Problem details -> Produce an exact transcription of the data, with the images left out.

Data section below:

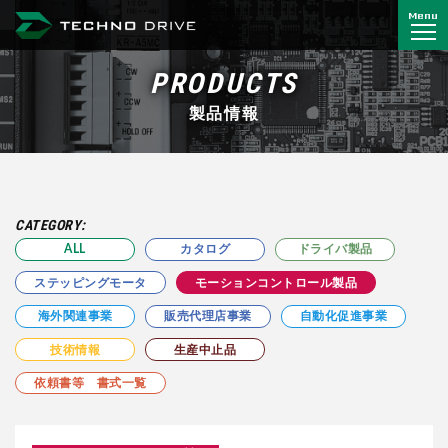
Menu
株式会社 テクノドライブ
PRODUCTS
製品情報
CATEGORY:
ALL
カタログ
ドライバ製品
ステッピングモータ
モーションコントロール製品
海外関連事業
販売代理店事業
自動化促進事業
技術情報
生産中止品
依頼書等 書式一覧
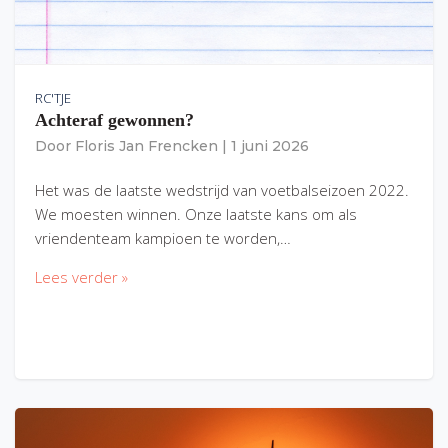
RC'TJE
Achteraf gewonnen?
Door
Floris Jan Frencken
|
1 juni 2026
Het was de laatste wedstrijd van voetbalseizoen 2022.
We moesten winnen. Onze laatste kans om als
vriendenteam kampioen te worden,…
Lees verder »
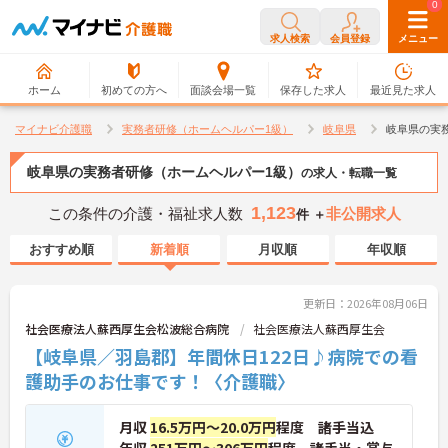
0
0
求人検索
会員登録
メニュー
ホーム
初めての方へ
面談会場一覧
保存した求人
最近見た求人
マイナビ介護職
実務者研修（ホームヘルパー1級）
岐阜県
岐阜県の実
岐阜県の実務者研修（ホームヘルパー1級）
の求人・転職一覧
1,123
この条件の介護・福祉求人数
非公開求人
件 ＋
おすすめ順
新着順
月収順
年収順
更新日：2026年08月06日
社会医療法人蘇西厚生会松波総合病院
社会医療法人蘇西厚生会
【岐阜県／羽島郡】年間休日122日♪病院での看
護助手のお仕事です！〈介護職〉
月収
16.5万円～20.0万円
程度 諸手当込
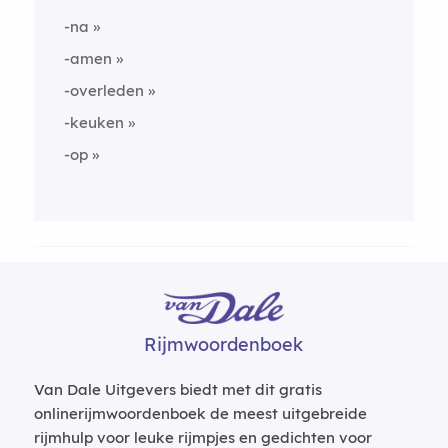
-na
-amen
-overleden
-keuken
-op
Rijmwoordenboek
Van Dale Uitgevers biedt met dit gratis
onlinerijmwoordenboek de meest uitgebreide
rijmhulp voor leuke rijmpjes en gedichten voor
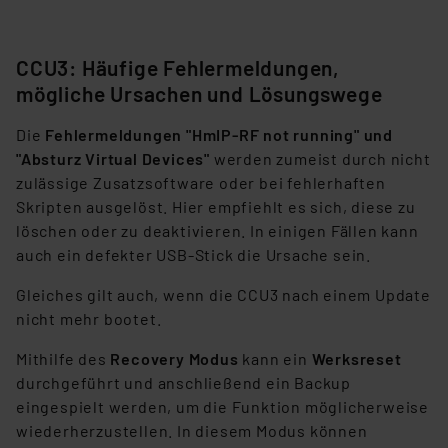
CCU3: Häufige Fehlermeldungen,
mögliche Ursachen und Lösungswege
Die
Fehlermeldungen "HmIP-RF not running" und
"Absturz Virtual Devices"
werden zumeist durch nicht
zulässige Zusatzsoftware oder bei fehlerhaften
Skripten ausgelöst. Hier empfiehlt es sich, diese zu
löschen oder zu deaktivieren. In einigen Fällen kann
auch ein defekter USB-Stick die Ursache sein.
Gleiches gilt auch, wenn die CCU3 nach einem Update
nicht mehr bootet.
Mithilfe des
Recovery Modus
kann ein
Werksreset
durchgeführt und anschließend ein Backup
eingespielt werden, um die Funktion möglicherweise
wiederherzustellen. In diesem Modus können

End of Data section.

Answer box ->
Menu
株式会社 テクノドライブ
PRODUCTS
製品情報
CATEGORY:
ALL
カタログ
ドライバ製品
ステッピングモータ
モーションコントロール製品
海外関連事業
販売代理店事業
自動化促進事業
技術情報
生産中止品
依頼書等 書式一覧
RC'TJE
Achteraf gewonnen?
Door
Floris Jan Frencken
|
1 juni 2026
Het was de laatste wedstrijd van voetbalseizoen 2022.
We moesten winnen. Onze laatste kans om als
vriendenteam kampioen te worden,…
Lees verder »
0
0
求人検索
会員登録
メニュー
ホーム
初めての方へ
面談会場一覧
保存した求人
最近見た求人
マイナビ介護職
実務者研修（ホームヘルパー1級）
岐阜県
岐阜県の実
岐阜県の実務者研修（ホームヘルパー1級）
の求人・転職一覧
1,123
この条件の介護・福祉求人数
非公開求人
件 ＋
おすすめ順
新着順
月収順
年収順
更新日：2026年08月06日
社会医療法人蘇西厚生会松波総合病院
社会医療法人蘇西厚生会
【岐阜県／羽島郡】年間休日122日♪病院での看
護助手のお仕事です！〈介護職〉
月収
16.5万円～20.0万円
程度 諸手当込
-na
-amen
-overleden
-keuken
-op
Rijmwoordenboek
Van Dale Uitgevers biedt met dit gratis
onlinerijmwoordenboek de meest uitgebreide
rijmhulp voor leuke rijmpjes en gedichten voor
CCU3: Häufige Fehlermeldungen,
mögliche Ursachen und Lösungswege
Die
Fehlermeldungen "HmIP-RF not running" und
"Absturz Virtual Devices"
werden zumeist durch nicht
zulässige Zusatzsoftware oder bei fehlerhaften
Skripten ausgelöst. Hier empfiehlt es sich, diese zu
löschen oder zu deaktivieren. In einigen Fällen kann
auch ein defekter USB-Stick die Ursache sein.
Gleiches gilt auch, wenn die CCU3 nach einem Update
nicht mehr bootet.
Mithilfe des
Recovery Modus
kann ein
Werksreset
durchgeführt und anschließend ein Backup
eingespielt werden, um die Funktion möglicherweise
wiederherzustellen. In diesem Modus können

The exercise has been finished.